The steps would be as follows:

  1. Create a directory called '.ebextensions' in your app root dir

  2. Create a file in this directory called 'load-env-vars.config'

  3. Enter the following contents:

     commands:
       setvars:
         command: /opt/elasticbeanstalk/bin/get-config environment | jq -r 'to_entries | .[] | "\(.key)=\"\(.value)\""' > /var/app/current/.env
     packages:
       yum:
         jq: []
    
  4. This will create a .env file in /var/app/current which is where your code should be within the EB instance

  5. Use a package like python-dotenv to load the .env file or something similar if you aren't using Python. Note that this solution should be generic to any language/framework that you're using within your container.

Sliest answered 9/8, 2022 at 18:35 Comment(0)
S
0

I don't think the docs are a miss as Rohit Banga's answer suggests. Thought I agree that "you can define custom environment variables for your environment and expect that they will be passed along to the docker container".
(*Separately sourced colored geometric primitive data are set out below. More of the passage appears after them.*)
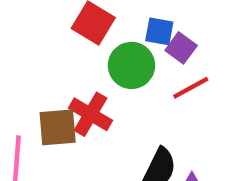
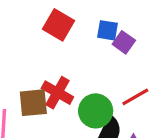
green circle: (131, 65) -> (96, 111), moved
red line: (191, 88) -> (135, 97), moved

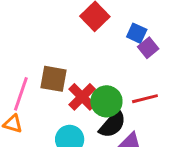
red cross: (57, 93) -> (82, 97), moved

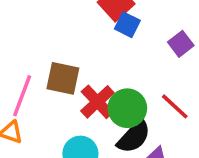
blue square: (137, 33) -> (127, 25), moved
red line: (145, 99) -> (175, 106), turned 55

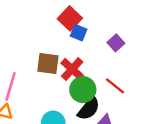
brown square: (63, 78) -> (48, 64), moved
red cross: (97, 102) -> (72, 69), moved

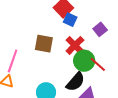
red cross: (72, 69) -> (75, 45), moved
green circle: (83, 90) -> (84, 61), moved

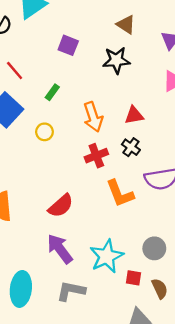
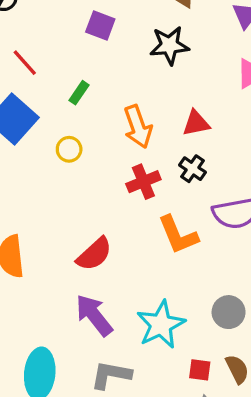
red square: (134, 278) -> (200, 370), moved

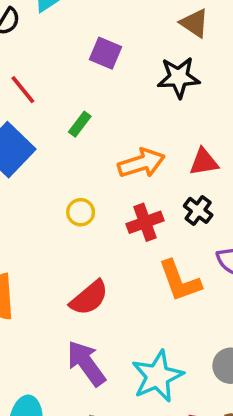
orange arrow: (138, 127) -> (141, 163), turned -90
yellow circle: (69, 149) -> (81, 212), moved

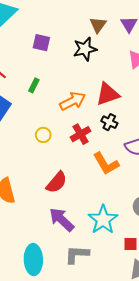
brown triangle: (194, 23) -> (98, 25), moved, turned 42
red triangle: (204, 162) -> (108, 94), size x1.4

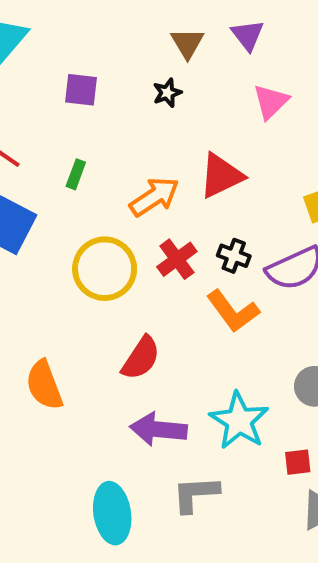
black star: (85, 49) -> (167, 93), size x0.6
black cross: (109, 122) -> (234, 256), moved
yellow circle: (43, 135) -> (105, 269), size x2.0
purple arrow: (62, 220) -> (158, 429), turned -32

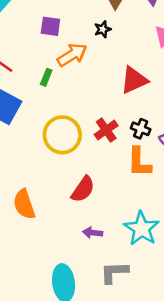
orange arrow: (154, 197) -> (72, 55), moved
orange L-shape: (233, 311) -> (139, 162), turned 36
purple arrow: (158, 429) -> (93, 233), size x0.6

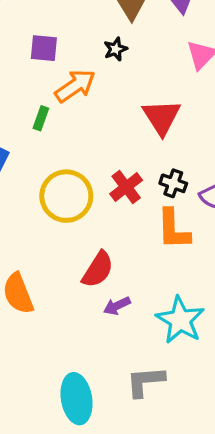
red triangle: (134, 80) -> (161, 117), turned -36
purple arrow: (93, 233) -> (117, 306), moved, turned -30

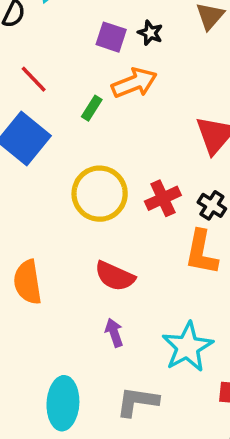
black star: (116, 49) -> (150, 33), moved, turned 30
red semicircle: (98, 270) -> (115, 276), turned 69
purple arrow: (117, 306) -> (114, 333), moved, turned 84

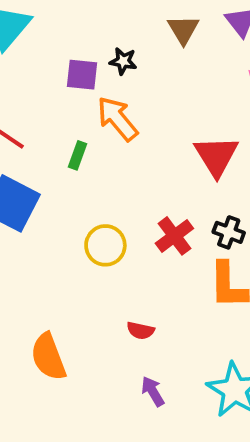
orange arrow: (134, 83) -> (117, 119), turned -96
yellow circle: (100, 194) -> (105, 245), size x0.7
red semicircle: (115, 276) -> (141, 330), size x0.6

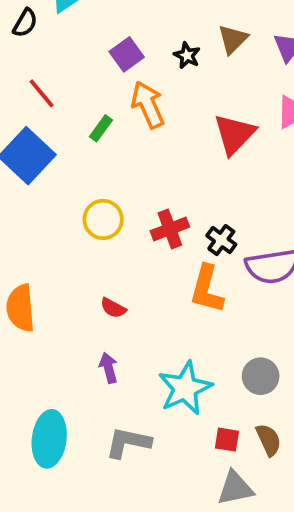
black star: (123, 61) -> (187, 55), moved
purple square: (82, 75) -> (127, 54), turned 32
red triangle: (216, 156) -> (234, 134), moved

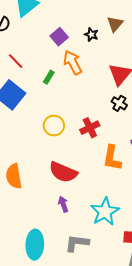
black cross: (221, 240) -> (119, 103), moved
red semicircle: (113, 308) -> (63, 172), size x2.0

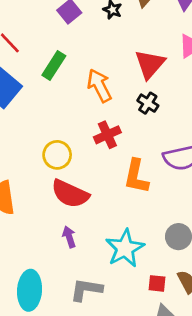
orange arrow: (73, 63) -> (99, 86), moved
green rectangle: (49, 77) -> (54, 66), size x1.5
yellow circle: (54, 125) -> (57, 155), moved

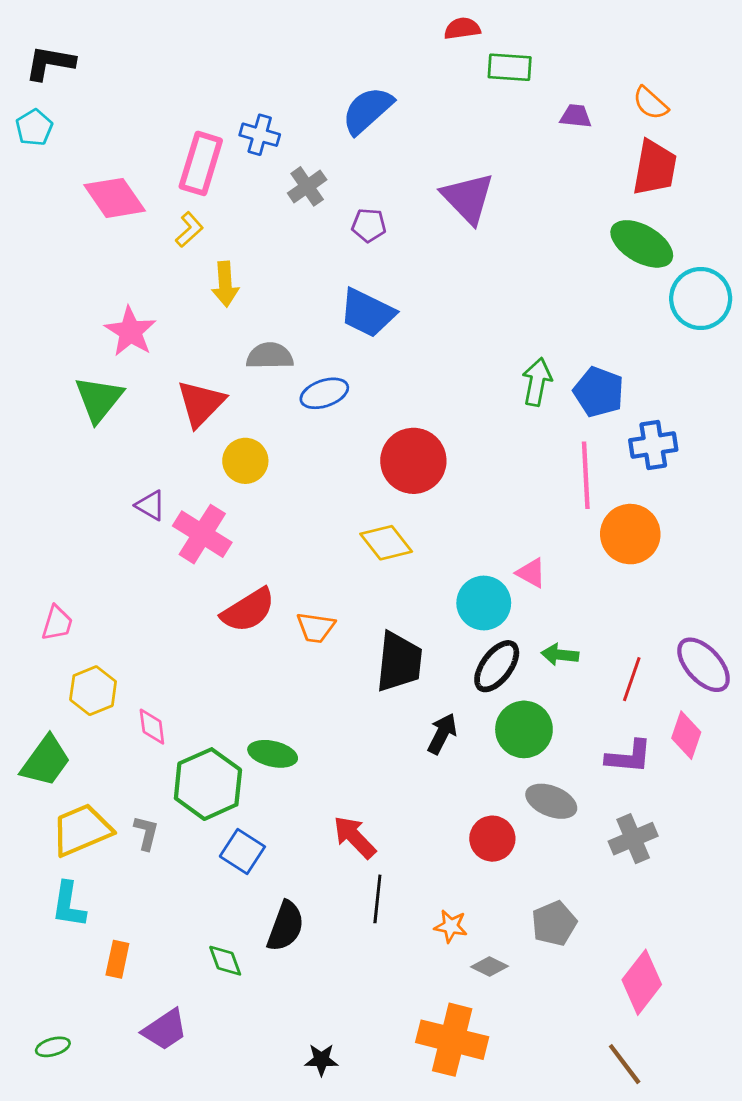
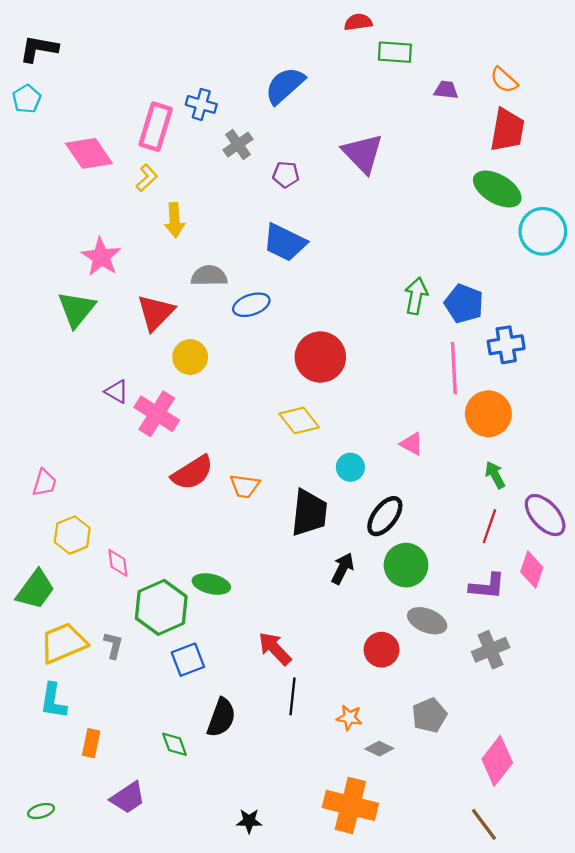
cyan circle: (484, 603) -> (350, 467), moved, size x0.7
green arrow: (560, 655) -> (495, 475), moved, turned 56
blue square: (242, 852) -> (188, 660), turned 36

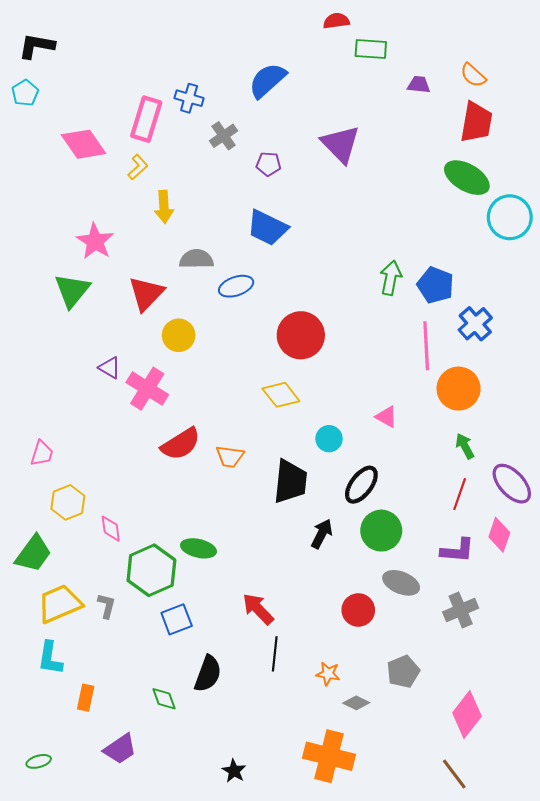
blue cross: (506, 345) -> (475, 324), turned -32
black star: (249, 821) -> (234, 771), turned 30

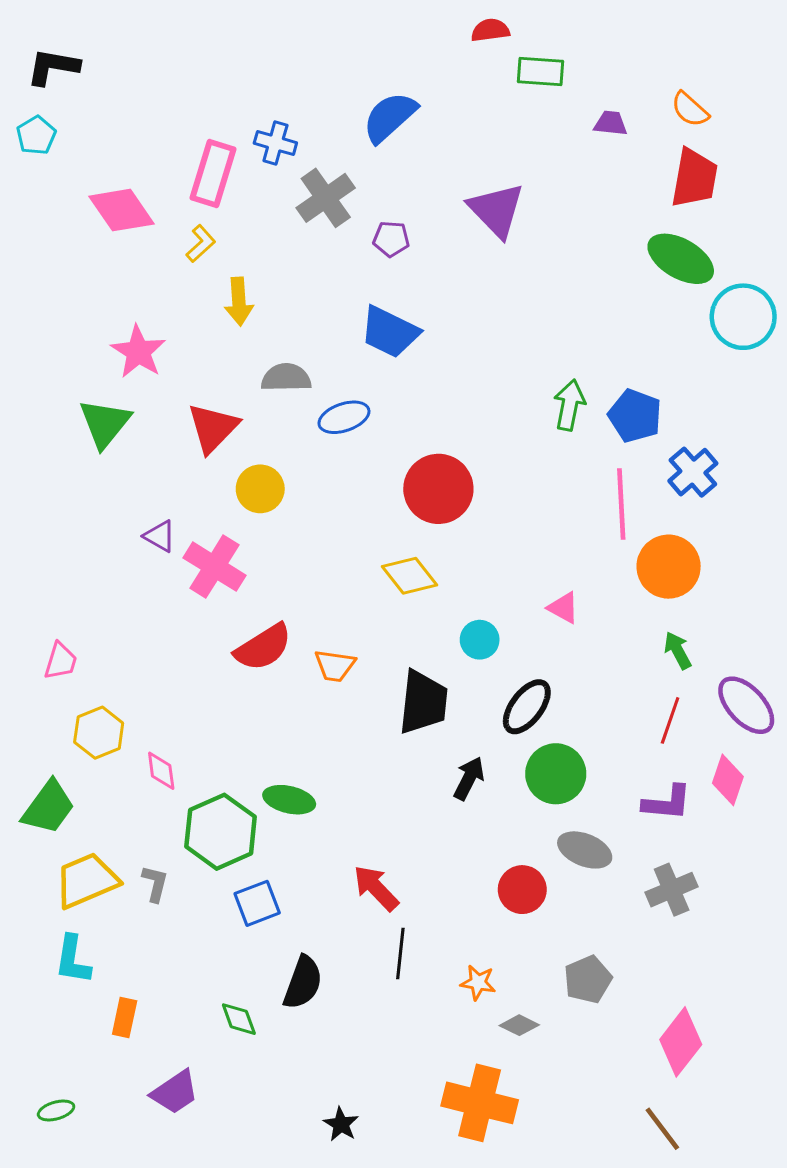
gray cross: (224, 136) -> (326, 198), size x1.4

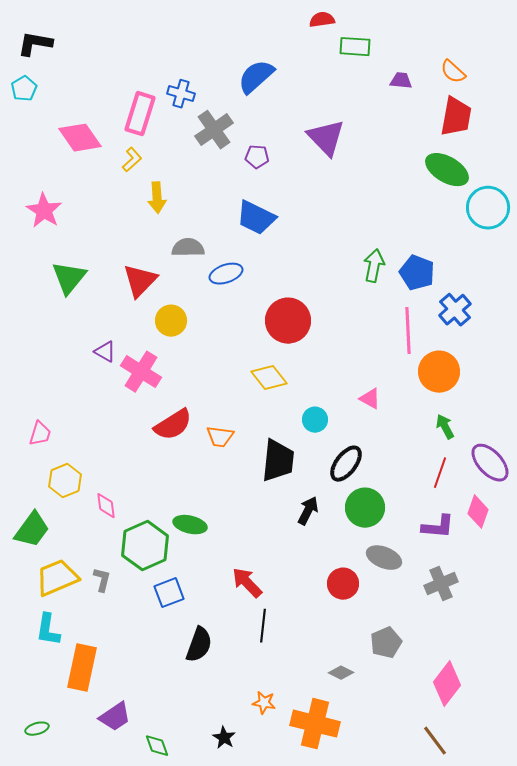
pink star: (138, 352) -> (44, 211), moved
orange star: (478, 983) -> (264, 703), moved
orange rectangle: (125, 1018) -> (82, 668), size x1.8
green diamond: (239, 1019) -> (157, 746), moved

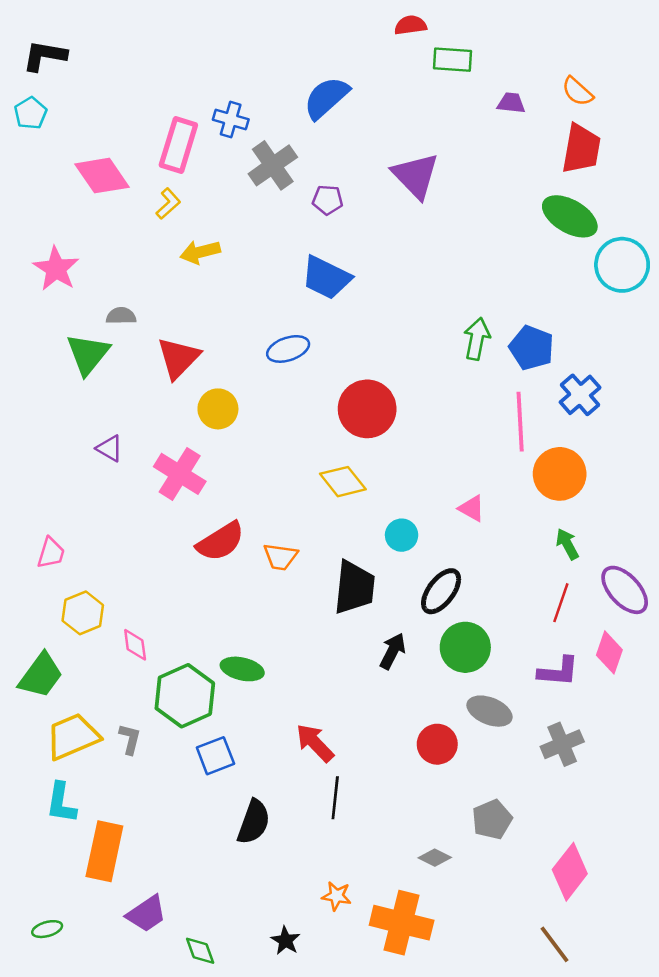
yellow arrow: (157, 198) -> (200, 252), turned 80
gray semicircle: (188, 248) -> (121, 316), moved, size x0.7
purple triangle: (105, 352) -> (110, 448), moved

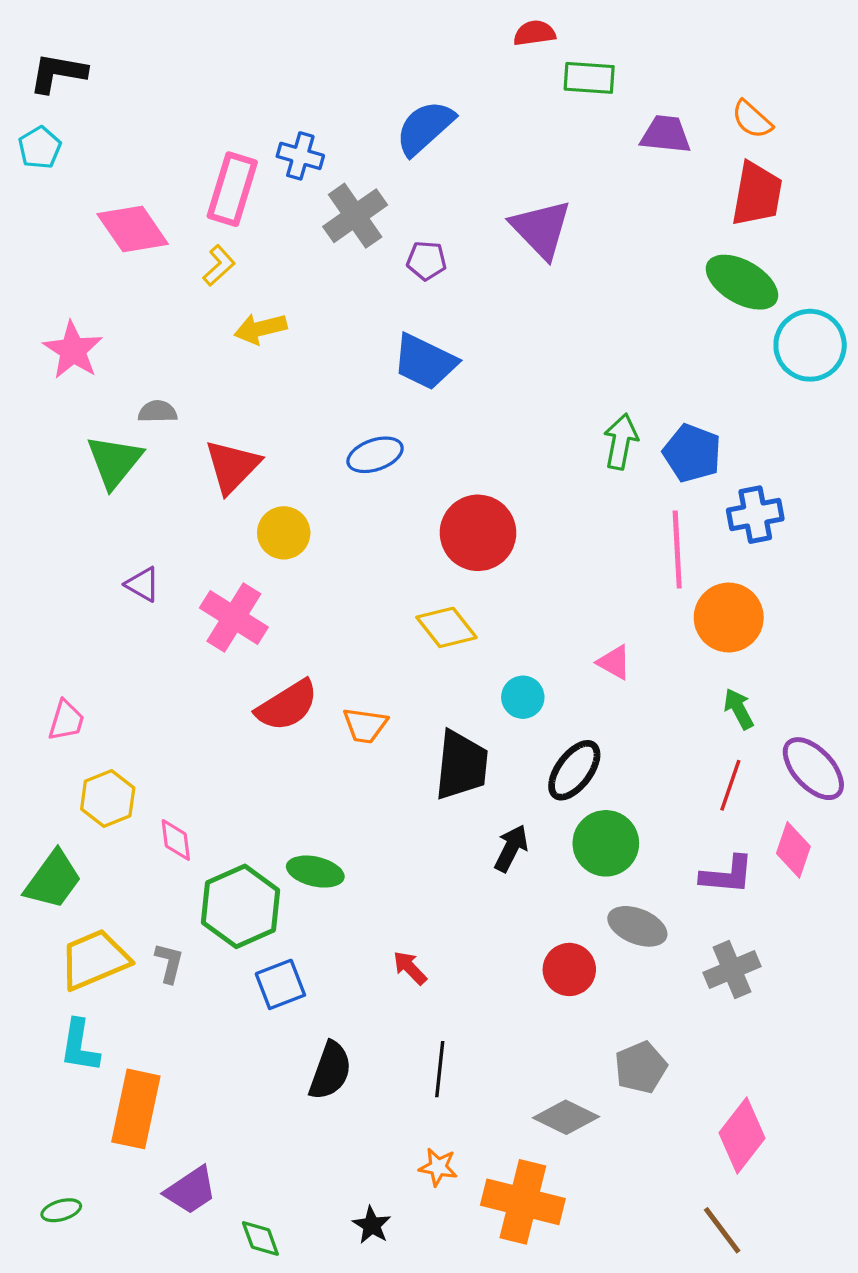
purple trapezoid: (511, 103) -> (666, 134), size x1.4
blue cross: (580, 395) -> (755, 515), turned 30
red arrow: (315, 743) -> (410, 968), size x0.7
black line: (335, 798) -> (440, 1069), moved
gray diamond: (435, 858) -> (566, 1117), size x1.5

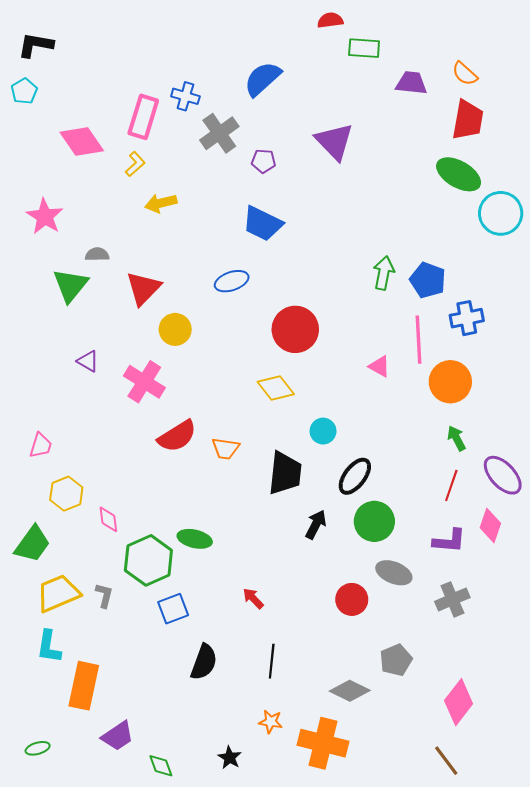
pink triangle: (614, 662) -> (379, 366), moved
The Docker container portion of the docs say, "No DOCKER-SPECIFIC configuration options are provided by Elastic Beanstalk" ... which doesn't necessarily mean that no environment variables are passed to the Docker container.

For example, for the Ruby container the Ruby-specific variables that are always passed are ... RAILS_SKIP_MIGRATIONS, RAILS_SKIP_ASSET_COMPILATION, BUNDLE_WITHOUT, RACK_ENV, RAILS_ENV. And so on. For the Ruby container, the assumption is you are running a Ruby app, hence setting some sensible defaults to make sure they are always available.

On the other hand, for the Docker container it seems it's open. You specify whatever variables you want ... they make no assumptions as to what you are running, Rails (Ruby), Django (Python) etc ... because it could be anything. They don't know before hand what you want to run and that makes it difficult to set sensible defaults.